Role of Analysts in Policing
- Analysts play a crucial role in managing police responses by identifying significant patterns and trends from large datasets.
- Their work aims to optimize the use of limited resources by focusing on areas where they can have the greatest impact.
Understanding Mathematical Operations
Importance of Order in Mathematics
- The order of mathematical operations is essential; without it, different individuals may arrive at varying answers for the same problem.
- A mnemonic device, "Please Excuse My Dear Aunt Sally," helps remember this order: Parentheses, Exponents, Multiplication/Division (left to right), Addition/Subtraction (left to right).
Example Calculations
- An example illustrates how following the correct order leads to accurate results: 30 / 5 * 2 + 1.
- The calculation shows that performing operations from left to right ensures consistency and correctness in arriving at the final answer.
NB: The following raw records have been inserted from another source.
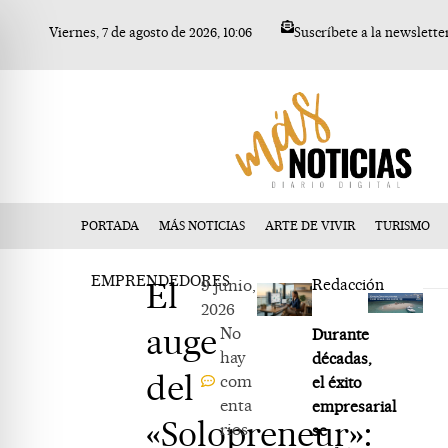
Ir
Viernes, 7 de agosto de 2026, 10:06
Suscríbete a la newslette
al
contenido
PORTADA
MÁS NOTICIAS
ARTE DE VIVIR
TURISMO
EMPRENDEDORES
El
9 junio,
Redacción
2026
auge
No
Durante
hay
décadas,
del
com
el éxito
enta
empresarial
«Solopreneur»:
rios
se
Complex Mathematical Examples
Advanced Calculation Techniques
- A more complex example demonstrates using all six operations: 5 + (4 - 2)^2 * 3 / 6 - 1.
- Step-by-step calculations reveal how parentheses dictate initial operations followed by exponents, multiplication/division, and finally addition/subtraction.
Statistics in Policing
Perception of Statistics
- Many people recoil at the mention of statistics due to a lack of understanding; this includes researchers and police officers alike.
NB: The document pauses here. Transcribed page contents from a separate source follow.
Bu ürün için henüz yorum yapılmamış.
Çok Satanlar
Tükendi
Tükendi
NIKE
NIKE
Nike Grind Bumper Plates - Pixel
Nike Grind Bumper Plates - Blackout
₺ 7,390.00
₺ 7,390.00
- Despite their complexity, basic statistical tools are used daily by most individuals without realizing it.
Understanding Statistics as Tools
- Statistics serve as tools for data reduction and demonstrating relationships between variables. They encompass collection, organization, analysis, interpretation, and presentation of data.
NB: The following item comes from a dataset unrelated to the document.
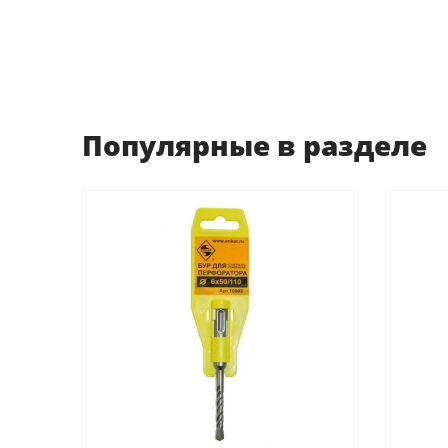
Популярные в разделе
Historical Context and Development
Evolution of Data Collection in Law Enforcement
- Since Sir Robert Peel's era, law enforcement agencies have collected data—often underutilized—especially in developing countries.
- Advances in technology have enhanced data collection capabilities but highlight the need for understanding basic statistical tools.
Branches of Statistics
Descriptive vs. Inferential Statistics
- There are two main branches: descriptive statistics summarize data through tabular or graphical methods while inferential statistics draw conclusions about larger populations based on sample data.
Understanding Descriptive and Inferential Statistics
The Role of Descriptive Statistics
- Descriptive statistics are essential for interpreting data subject to random variation, making it easier to visualize and understand large datasets.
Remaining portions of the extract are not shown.